Who would enjoy this expansion?
So, first, who out there would enjoy playing WoW and getting this expansion? Anyone who hasn't tried an MMO and would like one to try. WoW is very polished, and everything other than the end-game content is done very well. You may like the PvP as there's little pressure to do well, you may like raiding or amassing a fortune of in-game money by crafting, trading and playing the merchant.
Also, anyone who has tried WoW before and quit because they didn't like the grinding pre-level 60. Anyone who is really into the storyline behind WoW will also find a lot to enjoy here as they storyline for the whole game has moved on. As a returning player I enjoyed seeing how the world had changed, flying in the 0-60 areas was fun, although since they've been blown to bits they looked different anyway.
If you're one of these people then I'd say the game will be an 8/10 (or maybe even 9/10) for you. World of Warcraft is great, but the end game is not guaranteed to be enjoyable for you.
Who would not enjoy this expansion?
Anyone who quit WoW because of the end-game or the community. Anyone who didn't like WoW PvP before - nothing has changed, so don't waste your time. If you weren't happy with the content for the end game before, you won't be happy with it now. Blizzard didn't set-out to change it in this expansion, only the characters and locations has changed and the gameplay is essentially the same.

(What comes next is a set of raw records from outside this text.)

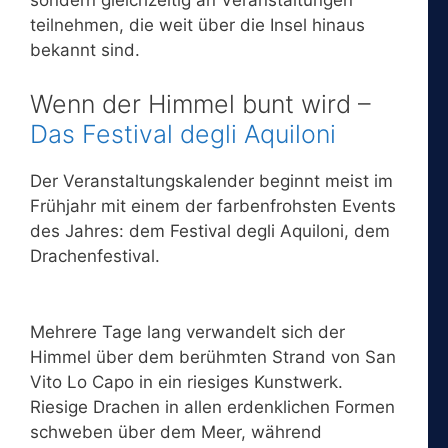
sondern gleichzeitig an Veranstaltungen
teilnehmen, die weit über die Insel hinaus
bekannt sind.
Wenn der Himmel bunt wird –
Das Festival degli Aquiloni
Der Veranstaltungskalender beginnt meist im
Frühjahr mit einem der farbenfrohsten Events
des Jahres: dem Festival degli Aquiloni, dem
Drachenfestival.
Mehrere Tage lang verwandelt sich der
Himmel über dem berühmten Strand von San
Vito Lo Capo in ein riesiges Kunstwerk.
Riesige Drachen in allen erdenklichen Formen
schweben über dem Meer, während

If you fall into this camp then I'd say the game will be a 6/10 for you; there is good content here, and just levelling from 80-85 takes longer than the single player campaign in a modern FPS. In terms of value for money you get a lot of hours of playtime for your cash, but then again the quality of the playtime isn't great if you have the same issues with the game as me.
This has brought me right back around to the start of the article - why was it so late? The answer is simple; this expansion wasn't aimed at me. It didn't fix the things that made me leave in the first place, and so it was very difficult to sum up my thoughts on the game. It seems that Blizzard are concerned about this too; since Catacylsm was released they have made the game free to play until level 20. These levels are good fun and go very quickly, so it is a good business decision. However, I can't help but feel that World of Warcraft is starting to shrink in subscriber numbers. Nothing drastic - the game won't run out of players for a long while - but with veteran players finishing the end game content in Cataclysm in a couple of months, they will be looking elsewhere for their fix sooner than with the previous expansions. Who knows? Maybe the next expansion will address the end game properly and give us more varied things to do.